Le témoin, dont l'identité n'a pas été révélée, portait son uniforme militaire en s'adressant à la cour militaire du Nord-Kivu.
D'après ce dernier, les militaires avaient déjà commencé à tirer sur les manifestants avant le lynchage d'un policier, qui était jusqu'ici considéré comme l'élément déclencheur du massacre.
Le colonel, chef du renseignement militaire de la province, déclare avoir constaté en personne que des militaires "cagoulés" avaient déjà abbatu cinq personnes et fait quinze blessés à la suite d'une attaque nocturne.

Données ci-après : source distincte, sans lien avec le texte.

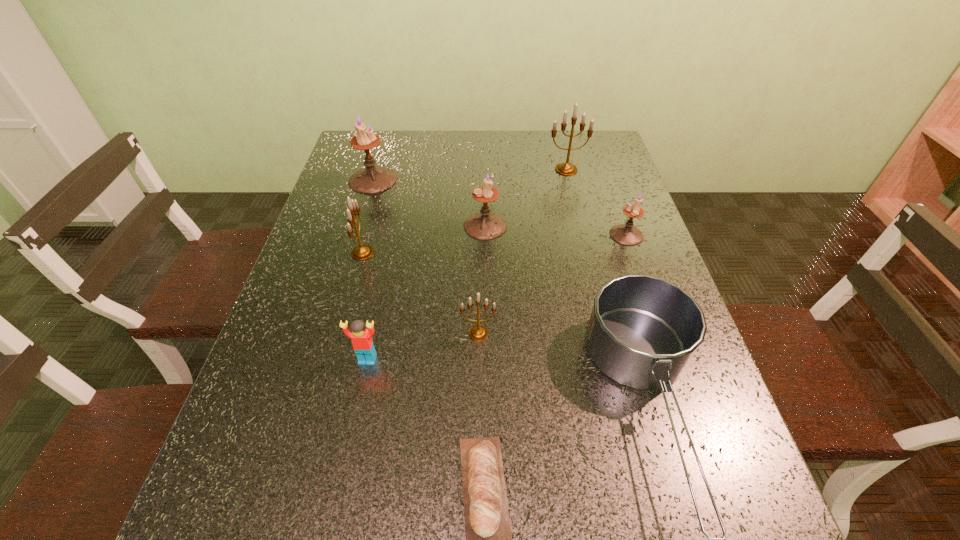 Identify which object is the closest to the second biggest gold candelabrum. Please provide its 2D coordinates. Your answer should be formatted as a tuple, i.e. [(x, y)], where the tuple contains the x and y coordinates of a point satisfying the conditions above.

[(372, 179)]

Find the location of a particular element. the second closest candelabrum to the second gold candelabrum from left to right is located at coordinates (361, 252).

Identify the location of candelabrum that can be found as the second closest to the rightmost gold candelabrum. Image resolution: width=960 pixels, height=540 pixels. (627, 234).

Identify which purple candle holder is located as the third nearest to the second candelabrum from right to left. Please provide its 2D coordinates. Your answer should be formatted as a tuple, i.e. [(x, y)], where the tuple contains the x and y coordinates of a point satisfying the conditions above.

[(372, 179)]

Identify which purple candle holder is the closest to the second smallest purple candle holder. Please provide its 2D coordinates. Your answer should be formatted as a tuple, i.e. [(x, y)], where the tuple contains the x and y coordinates of a point satisfying the conditions above.

[(372, 179)]

Locate which gold candelabrum ranks in proximity to the leftmost gold candelabrum. Please provide its 2D coordinates. Your answer should be formatted as a tuple, i.e. [(x, y)], where the tuple contains the x and y coordinates of a point satisfying the conditions above.

[(478, 332)]

Locate an element on the screen. The image size is (960, 540). gold candelabrum object that ranks as the closest to the fifth candelabrum from left to right is located at coordinates (361, 252). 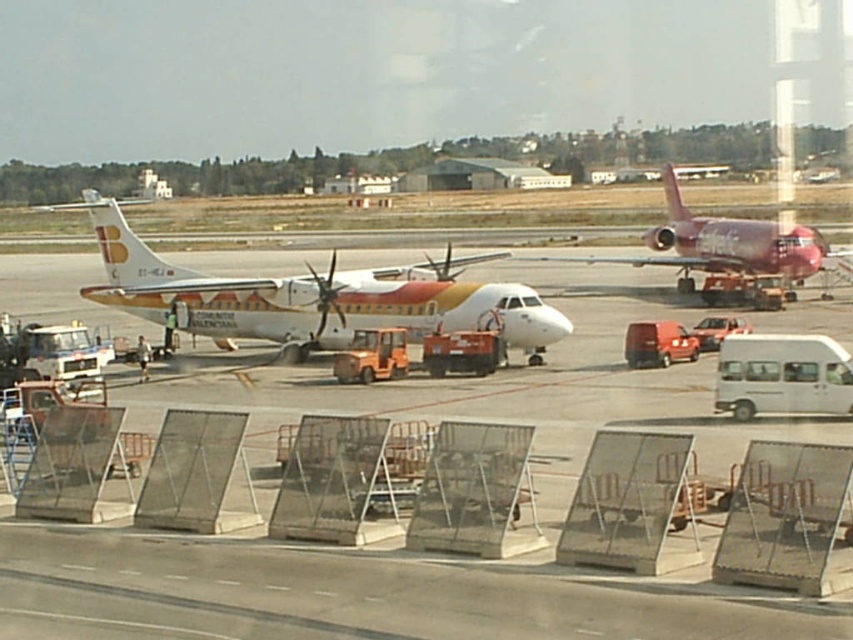 Based on the photo, is white glossy tarmac at center to the left of white glossy airplane at center from the viewer's perspective?

Incorrect, white glossy tarmac at center is not on the left side of white glossy airplane at center.

Can you confirm if white glossy tarmac at center is shorter than white glossy airplane at center?

Yes.

Identify the location of white glossy tarmac at center. [x=376, y=593].

From the picture: Can you confirm if white glossy airplane at center is positioned below shiny red airplane at center?

Incorrect, white glossy airplane at center is not positioned below shiny red airplane at center.

This screenshot has height=640, width=853. What are the coordinates of `white glossy airplane at center` in the screenshot? It's located at (310, 296).

Is white glossy tarmac at center shorter than shiny red airplane at center?

Yes, white glossy tarmac at center is shorter than shiny red airplane at center.

At what (x,y) coordinates should I click in order to perform the action: click on white glossy tarmac at center. Please return your answer as a coordinate pair (x, y). This screenshot has height=640, width=853. Looking at the image, I should click on (376, 593).

Image resolution: width=853 pixels, height=640 pixels. What are the coordinates of `white glossy tarmac at center` in the screenshot? It's located at tap(376, 593). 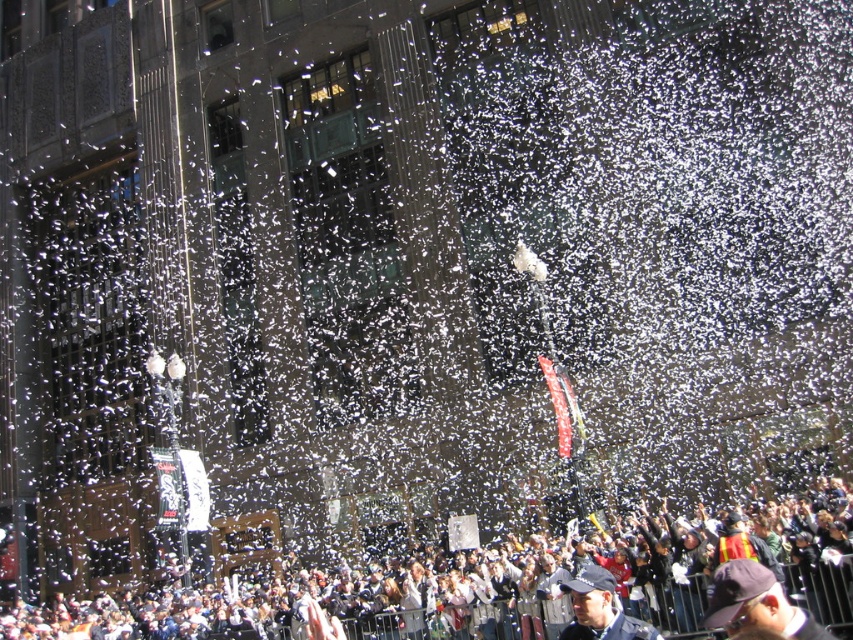 Based on the photo, who is taller, white paper confetti at lower center or blue fabric cap at lower center?

white paper confetti at lower center

Who is higher up, white paper confetti at lower center or blue fabric cap at lower center?

blue fabric cap at lower center is above.

Is point (711, 532) less distant than point (659, 637)?

No, it is behind (659, 637).

Locate an element on the screen. white paper confetti at lower center is located at coordinates (496, 582).

Does dark blue fabric cap at lower right lie in front of blue fabric cap at lower center?

Yes, dark blue fabric cap at lower right is closer to the viewer.

What do you see at coordinates (755, 604) in the screenshot?
I see `dark blue fabric cap at lower right` at bounding box center [755, 604].

The width and height of the screenshot is (853, 640). What are the coordinates of `dark blue fabric cap at lower right` in the screenshot? It's located at (755, 604).

Is white paper confetti at lower center smaller than dark blue fabric cap at lower right?

No.

Identify the location of white paper confetti at lower center. Image resolution: width=853 pixels, height=640 pixels. (496, 582). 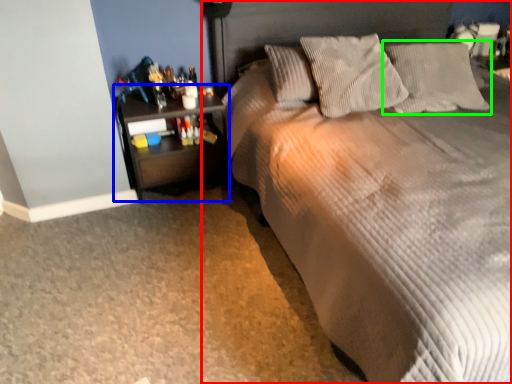 Question: Based on their relative distances, which object is nearer to bed (highlighted by a red box)? Choose from nightstand (highlighted by a blue box) and pillow (highlighted by a green box).

Choices:
 (A) nightstand
 (B) pillow

Answer: (B) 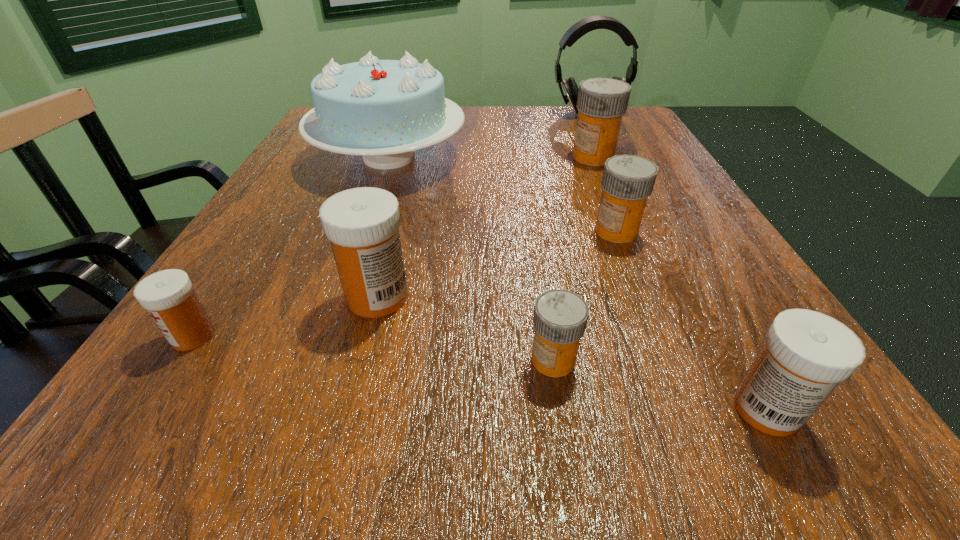 Locate an element on the screen. The height and width of the screenshot is (540, 960). the nearest medicine is located at coordinates (806, 354).

I want to click on the leftmost white medicine, so click(168, 296).

Image resolution: width=960 pixels, height=540 pixels. In order to click on the smallest white medicine in this screenshot , I will do `click(168, 296)`.

Locate an element on the screen. the fourth medicine from right to left is located at coordinates (560, 317).

Find the location of a particular element. This screenshot has height=540, width=960. the nearest orange medicine is located at coordinates (560, 317).

Identify the location of vacant space located on the ear cups of the earphone. (598, 133).

You are a GUI agent. You are given a task and a screenshot of the screen. Output one action in this format:
    pyautogui.click(x=<x>, y=<y>)
    Task: Click on the vacant region located on the right of the blue birthday cake
    
    Given the screenshot: What is the action you would take?
    pyautogui.click(x=526, y=157)

Locate an element on the screen. vacant space situated 0.260m on the label side of the biggest orange medicine is located at coordinates click(x=450, y=157).

The height and width of the screenshot is (540, 960). In order to click on vacant point located 0.350m on the label side of the biggest orange medicine in this screenshot , I will do `click(409, 157)`.

Find the location of a particular element. Image resolution: width=960 pixels, height=540 pixels. vacant point located 0.220m on the label side of the biggest orange medicine is located at coordinates (469, 157). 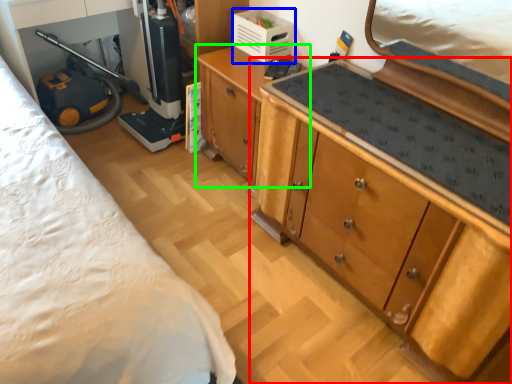 Question: Considering the real-world distances, which object is closest to cabinetry (highlighted by a red box)? appliance (highlighted by a blue box) or cabinetry (highlighted by a green box).

Choices:
 (A) appliance
 (B) cabinetry

Answer: (B) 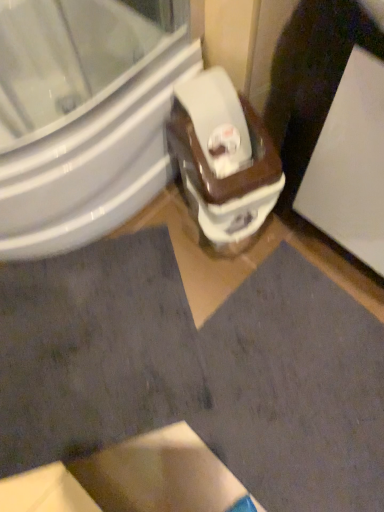 You are a GUI agent. You are given a task and a screenshot of the screen. Output one action in this format:
    pyautogui.click(x=<x>, y=<y>)
    Task: Click on the vacant space in dark gray fabric at lower left (from a real-world perspective)
    
    Given the screenshot: What is the action you would take?
    pyautogui.click(x=87, y=351) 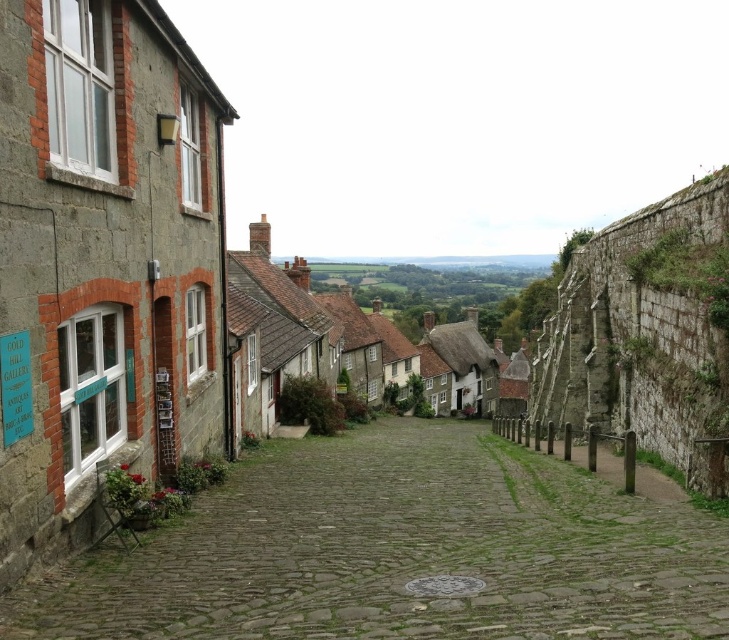 You are a delivery person carrying a large package that is 2 meters wide. You need to navigate through the narrow cobblestone street. Can you pass through the green cobblestone path at center without touching the rustic stone houses at center?

The green cobblestone path at center has a lesser width compared to rustic stone houses at center. Since the path is narrower than the houses, and your package is 2 meters wide, you need to check if the path is wide enough. However, the exact width of the path isn not provided, so it is uncertain whether the package can pass without touching the houses.

You are a tourist walking along the narrow cobblestone street in the quaint village. You see a green cobblestone path at center and rustic stone houses at center. Which object is located lower in the scene?

The green cobblestone path at center is below rustic stone houses at center, so the green cobblestone path at center is located lower in the scene. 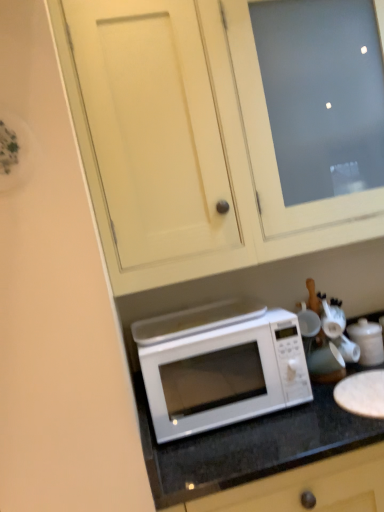 Question: Considering the positions of white glossy microwave at lower center and white matte cabinet at upper center in the image, is white glossy microwave at lower center bigger or smaller than white matte cabinet at upper center?

Choices:
 (A) big
 (B) small

Answer: (A)

Question: In terms of height, does white glossy microwave at lower center look taller or shorter compared to white matte cabinet at upper center?

Choices:
 (A) short
 (B) tall

Answer: (A)

Question: Which of these objects is positioned farthest from the white glossy microwave at center?

Choices:
 (A) white matte microwave at center
 (B) white glossy microwave at lower center
 (C) white glossy teapot at right
 (D) white matte cabinet at upper center

Answer: (C)

Question: Which is nearer to the white matte microwave at center?

Choices:
 (A) white glossy teapot at right
 (B) white glossy microwave at center
 (C) white glossy microwave at lower center
 (D) white matte cabinet at upper center

Answer: (B) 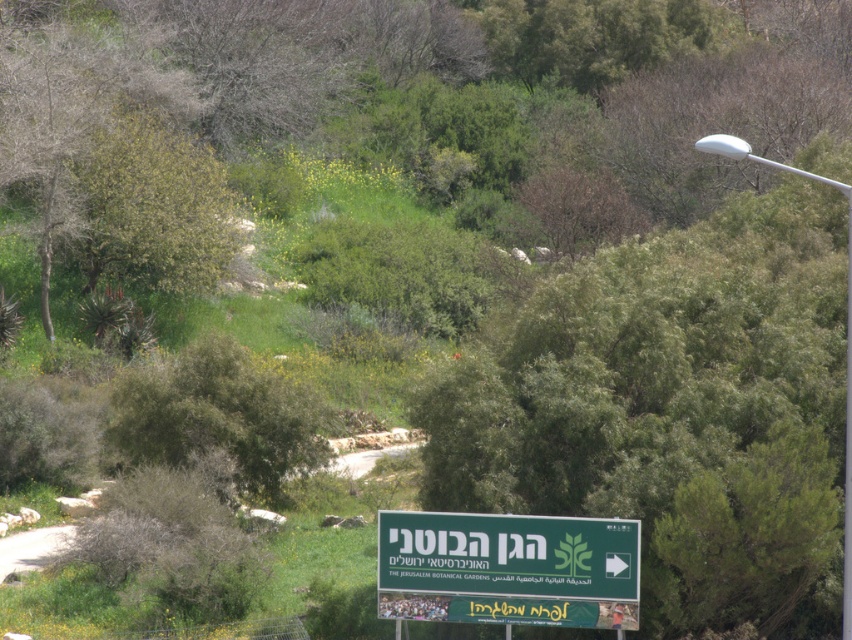 You are a hiker trying to decide which object to use for shade. The green leafy tree at center and the green plastic sign at lower center are both in your view. Which one would provide more shade coverage based on their sizes?

The green leafy tree at center has a larger width than the green plastic sign at lower center, so it would provide more shade coverage.

You are a hiker trying to reach the botanical gardens. You see the green leafy tree at center and the green plastic sign at lower center. Which object is bigger and might help you determine your direction?

The green leafy tree at center is larger in size than the green plastic sign at lower center, so the tree is bigger and could help you determine your direction by using its size as a reference point.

Ses informations, qu'il dit avoir transmises à sa hiérarchie, contredisent directement les versions antérieures fournies par plusieurs ministres congolais.
Le témoin a également accusé le principal prévenu, le colonel Mike Mikombe, commandant de la garde républicaine à Goma, de l'avoir empêché de négocier avec les manifestants et de l'avoir fait désarmer. Le colonel Mikombe, qui a aussi témoigné, nie les accusations et affirme avoir tenté de protéger le témoin.
Le procès se poursuivra samedi avec de nouveaux témoignages, dans cette affaire qui ternit l'image de Félix Tshisekedi.